Pursuant to instruction 3 of paragraph (b) of Item 401 of Regulation S-K, the information required by this Item with respect to executive officers is set forth in Item 1 of Part I of this Form 10-K under "Executive Officers and Other Officers of Empire."
We have adopted a Code of Ethics for the Chief Executive Officer and Senior Financial Officers. A copy of the code is available on our website at www.empiredistrict.com. Any future amendments or waivers to the code will be posted on our website at www.empiredistrict.com.
ITEM 11. EXECUTIVE COMPENSATION
Information required by this item may be found in our proxy statement for our Annual Meeting of Stockholders to be held April 25, 2013, which is incorporated herein by reference.

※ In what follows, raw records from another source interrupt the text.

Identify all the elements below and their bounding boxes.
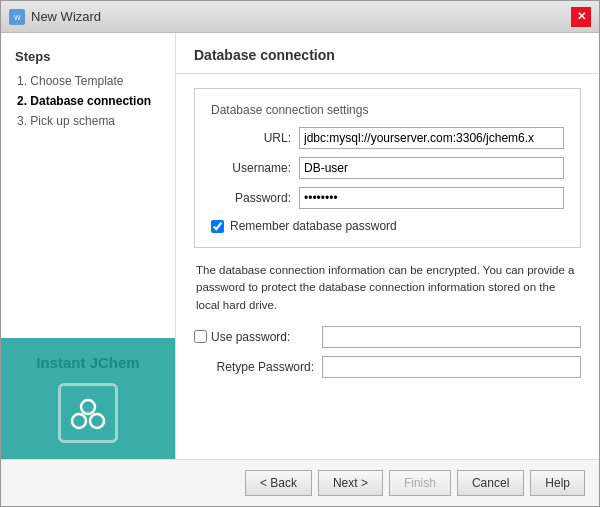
use-password-checkbox-label: Use password:: [194, 330, 314, 344]
step-3: 3. Pick up schema: [15, 114, 161, 128]
remember-label[interactable]: Remember database password: [230, 219, 397, 233]
password-input[interactable]: [299, 187, 564, 209]
svg-point-4: [90, 414, 104, 428]
finish-button[interactable]: Finish: [389, 470, 451, 496]
back-button[interactable]: < Back: [245, 470, 312, 496]
info-text: The database connection information can …: [194, 262, 581, 314]
close-button[interactable]: ✕: [571, 7, 591, 27]
url-input[interactable]: [299, 127, 564, 149]
retype-password-input[interactable]: [322, 356, 581, 378]
svg-point-2: [81, 400, 95, 414]
settings-group-title: Database connection settings: [211, 103, 564, 117]
remember-row: Remember database password: [211, 219, 564, 233]
title-bar-left: W New Wizard: [9, 9, 101, 25]
remember-checkbox[interactable]: [211, 220, 224, 233]
encryption-section: Use password: Retype Password:: [194, 326, 581, 378]
username-label: Username:: [211, 161, 291, 175]
right-panel: Database connection Database connection …: [176, 33, 599, 459]
password-row: Password:: [211, 187, 564, 209]
panel-header: Database connection: [176, 33, 599, 74]
use-password-checkbox[interactable]: [194, 330, 207, 343]
username-row: Username:: [211, 157, 564, 179]
password-label: Password:: [211, 191, 291, 205]
url-row: URL:: [211, 127, 564, 149]
retype-password-row: Retype Password:: [194, 356, 581, 378]
wizard-window: W New Wizard ✕ Steps 1. Choose Template …: [0, 0, 600, 507]
use-password-label[interactable]: Use password:: [211, 330, 290, 344]
help-button[interactable]: Help: [530, 470, 585, 496]
svg-point-3: [72, 414, 86, 428]
steps-title: Steps: [15, 49, 161, 64]
step-2: 2. Database connection: [15, 94, 161, 108]
window-title: New Wizard: [31, 9, 101, 24]
use-password-input[interactable]: [322, 326, 581, 348]
username-input[interactable]: [299, 157, 564, 179]
step-1: 1. Choose Template: [15, 74, 161, 88]
panel-title: Database connection: [194, 47, 581, 63]
svg-text:W: W: [14, 14, 21, 21]
cancel-button[interactable]: Cancel: [457, 470, 524, 496]
sidebar-brand: Instant JChem: [1, 338, 175, 459]
footer: < Back Next > Finish Cancel Help: [1, 459, 599, 506]
wizard-icon: W: [9, 9, 25, 25]
brand-icon: [58, 383, 118, 443]
retype-password-label: Retype Password:: [194, 360, 314, 374]
brand-name: Instant JChem: [17, 354, 159, 371]
main-content: Steps 1. Choose Template 2. Database con…: [1, 33, 599, 459]
steps-panel: Steps 1. Choose Template 2. Database con…: [1, 33, 175, 338]
next-button[interactable]: Next >: [318, 470, 383, 496]
settings-box: Database connection settings URL: Userna…: [194, 88, 581, 248]
sidebar: Steps 1. Choose Template 2. Database con…: [1, 33, 176, 459]
panel-body: Database connection settings URL: Userna…: [176, 74, 599, 459]
use-password-row: Use password:: [194, 326, 581, 348]
title-bar: W New Wizard ✕: [1, 1, 599, 33]
url-label: URL:: [211, 131, 291, 145]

ITEM 12. SECURITY OWNERSHIP OF CERTAIN BENEFICIAL OWNERS AND MANAGEMENT AND RELATED STOCKHOLDER MATTERS
Except as set forth below, information required by this item may be found in our proxy statement for our Annual Meeting of Stockholders to be held April 25, 2013, which is incorporated herein by reference.
There are no arrangements the operation of which may at a subsequent date result in a change in control of Empire.
Securities Authorized For Issuance Under Equity Compensation Plans
We have four equity compensation plans, all of which have been approved by shareholders, the 1996 Stock Incentive Plan, the 2006 Stock Incentive Plan, the Employee Stock Purchase Plan (ESPP) and the Stock Unit Plan for Directors.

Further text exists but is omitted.